So far, it has been working really well. We are implementing it on a larger scale now. So I'm going to switch over to the next case study, screen door size validation. The objective, it's not so much whether a screen door has been assembled right or not, but it's more of whether they are putting the right product into the right box. Because we've seen a lot of times when a screen door that is supposed to be 53 inches, But by the time it goes into the box, it is 64. So there are issues, manual issues, or human errors before screen doors are packed into a shipping box.

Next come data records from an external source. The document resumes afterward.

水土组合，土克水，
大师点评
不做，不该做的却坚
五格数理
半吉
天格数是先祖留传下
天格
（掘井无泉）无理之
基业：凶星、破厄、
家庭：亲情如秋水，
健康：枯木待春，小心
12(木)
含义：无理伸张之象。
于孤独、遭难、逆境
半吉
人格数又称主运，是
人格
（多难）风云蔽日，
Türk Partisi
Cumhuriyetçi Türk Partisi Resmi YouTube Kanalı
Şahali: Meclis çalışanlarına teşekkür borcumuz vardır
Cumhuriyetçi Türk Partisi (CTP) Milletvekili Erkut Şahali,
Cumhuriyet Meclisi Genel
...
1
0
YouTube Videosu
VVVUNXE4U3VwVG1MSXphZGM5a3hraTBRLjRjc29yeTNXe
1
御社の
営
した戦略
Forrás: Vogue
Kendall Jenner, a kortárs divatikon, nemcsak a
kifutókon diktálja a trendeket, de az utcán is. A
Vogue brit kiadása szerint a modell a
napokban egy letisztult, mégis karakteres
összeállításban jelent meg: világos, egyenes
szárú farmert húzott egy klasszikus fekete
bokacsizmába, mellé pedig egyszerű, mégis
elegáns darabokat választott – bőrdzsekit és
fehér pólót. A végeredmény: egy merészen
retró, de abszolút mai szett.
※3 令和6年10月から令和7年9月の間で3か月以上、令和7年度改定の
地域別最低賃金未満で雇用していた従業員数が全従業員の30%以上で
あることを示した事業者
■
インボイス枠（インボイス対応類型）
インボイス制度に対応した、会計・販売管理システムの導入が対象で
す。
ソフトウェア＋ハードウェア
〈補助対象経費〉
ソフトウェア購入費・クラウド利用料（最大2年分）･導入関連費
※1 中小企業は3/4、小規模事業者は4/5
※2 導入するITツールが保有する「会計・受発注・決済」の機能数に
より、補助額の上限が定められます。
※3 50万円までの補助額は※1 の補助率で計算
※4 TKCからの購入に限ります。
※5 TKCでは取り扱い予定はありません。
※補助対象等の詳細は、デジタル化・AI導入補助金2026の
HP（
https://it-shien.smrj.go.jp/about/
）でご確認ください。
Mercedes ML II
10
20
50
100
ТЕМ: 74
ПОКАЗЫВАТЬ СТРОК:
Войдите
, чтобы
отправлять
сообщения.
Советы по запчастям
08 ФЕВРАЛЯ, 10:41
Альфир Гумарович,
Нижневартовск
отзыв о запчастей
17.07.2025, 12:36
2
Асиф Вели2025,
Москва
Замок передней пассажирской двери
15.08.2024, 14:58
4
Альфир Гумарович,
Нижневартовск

So the question was, can we do a last check to tell, to give a rough dimensions, or to get rough dimensions of a screen door that is being put into a box?

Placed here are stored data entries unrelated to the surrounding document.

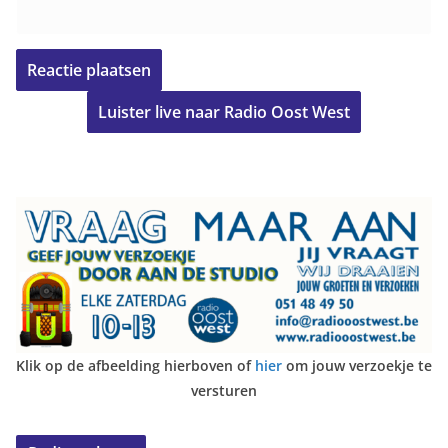
Luister live naar Radio Oost West
Klik op de afbeelding hierboven of
hier
om jouw verzoekje te
versturen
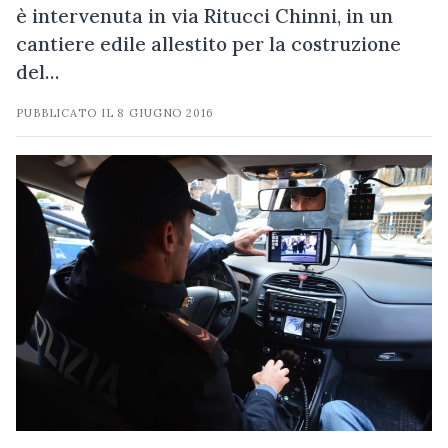
è intervenuta in via Ritucci Chinni, in un
cantiere edile allestito per la costruzione
del…
PUBBLICATO IL
8 GIUGNO 2016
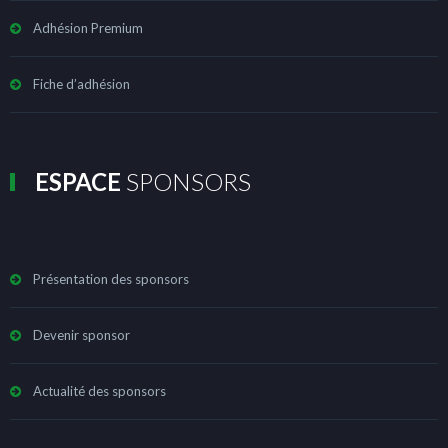
Adhésion Premium
Fiche d’adhésion
ESPACE
SPONSORS
Présentation des sponsors
Devenir sponsor
Actualité des sponsors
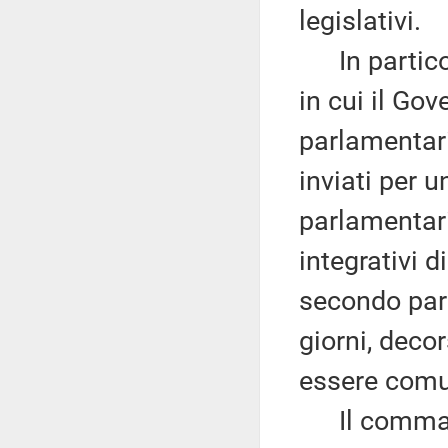
legislativi.
In particol
in cui il Gov
parlamentari,
inviati per 
parlamentari
integrativi d
secondo pare
giorni, decor
essere comu
Il comma 4 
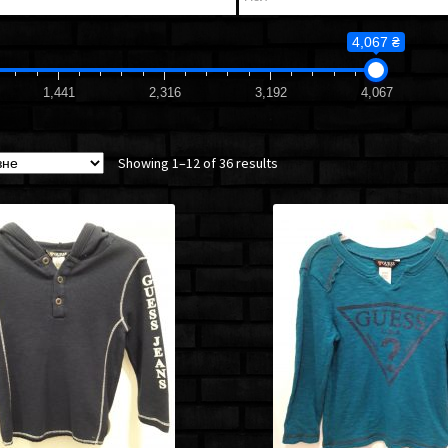
4,067 ₴
1,441
2,316
3,192
4,067
Showing 1–12 of 36 results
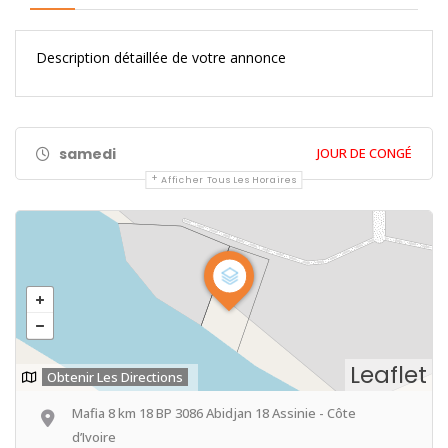
Description détaillée de votre annonce
samedi
JOUR DE CONGÉ
Afficher Tous Les Horaires
Leaflet
Obtenir Les Directions
Mafia 8 km 18 BP 3086 Abidjan 18 Assinie - Côte
d’Ivoire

13:48 Three-Step Process for Size Measurement Slide: 3

three-step process lens distortion barrel distortion optical defects computer vision

So we applied Vision AI, and it's a three-step process this time. The first one is an image quality check. So we filter out people that appear in the image. The next one is to overcome camera lens distortions. What does this mean? So typically, every camera that we use, the lenses that come with them, they have certain optical defects. and it cannot be avoided, but we can use certain pieces of information to correct it. So the three main ones that these cameras come with are barrel distortion, where images sort of appear rounded, or sometimes they have thin cushion effect. So if you take a picture of... of, say, a pillar from a distance using your phone, you would probably realize that there is some curviness to the pictures you've taken.

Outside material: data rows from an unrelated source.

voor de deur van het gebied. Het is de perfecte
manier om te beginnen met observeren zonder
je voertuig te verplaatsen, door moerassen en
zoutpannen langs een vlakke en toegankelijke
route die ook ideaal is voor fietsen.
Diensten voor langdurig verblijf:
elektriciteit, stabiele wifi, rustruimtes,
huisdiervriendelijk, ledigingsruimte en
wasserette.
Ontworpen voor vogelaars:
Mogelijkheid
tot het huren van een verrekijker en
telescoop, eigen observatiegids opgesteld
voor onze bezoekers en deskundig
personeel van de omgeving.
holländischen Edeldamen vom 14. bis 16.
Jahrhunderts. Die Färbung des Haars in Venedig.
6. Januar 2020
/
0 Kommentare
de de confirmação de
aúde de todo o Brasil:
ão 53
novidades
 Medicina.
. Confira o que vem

14:49 Camera Calibration and Distortion Correction Slide: 11

camera calibration focal length optical center distortion parameters object detection

And that's because of the lens distortion. So we have to overcome this distortion in order to do any kind of measurements. And then apply computer vision methods to tell what is the length of a certain part. So overall, we filter out people using object detection. And this is, say, an input image or an image capture from a camera. So we do calibration process. The cameras that we use, they are pretty dumb cameras. They just take pictures, they stream images or videos, but they don't do anything else. And it also gives us more opportunity to take control because we can program it in a way that we wish. So, what we do is we calibrate the cameras so that we know the focal length in X direction, Y direction, what is the optical center of those lenses, and what are... the distortion parameters. So these are very standard computer vision methods of approaches to calibrate a camera.

15:58 Perspective Correction and Measurement Accuracy Slide: 11

undistortion perspective correction top-down view dimensional accuracy quarter inch tolerance

So once we calibrate the camera, we can do something called as undistortion. Now we can see that the image, the edges of the table are straightened out, which means that I have something to work with, right? So I can do some measurements. But in addition to undistortion, I can also do perspective correction where I change the, transform the image so that I get an output image, something very similar to this. Meaning that I can transform the image as if the camera is facing top down on the window unit itself. And because we know the dimensions of the tilt table, I can use that to map on to what the size of a screen door is. So using that, we were able to get to about a tolerance of less than 1/4 of an inch. So within 1/4 of an inch, we were able to identify the dimensions of a screen door, and it has helped us tremendously.

17:05 Implementation Feasibility and Q&A Introduction Slide: 11

implementation feasibility machine learning computer vision operations ongoing initiatives

So 2 cases talked about. Vision AI is not, It's not something that is really hard to implement. You just have to put those pieces together, see what works with building a machine learning model, and use that information to perform computer vision operations and make the tech help us. So that's where we are at, and we've been working with various other initiatives as well. That brings us to the end of my talk. If you have any questions, I'll be glad to answer. I have a question. Real quick. Thanks for sharing your case studies. Can you give us some insight into how long this took to maybe pull together? Did you do it internal with your team? What's your team size?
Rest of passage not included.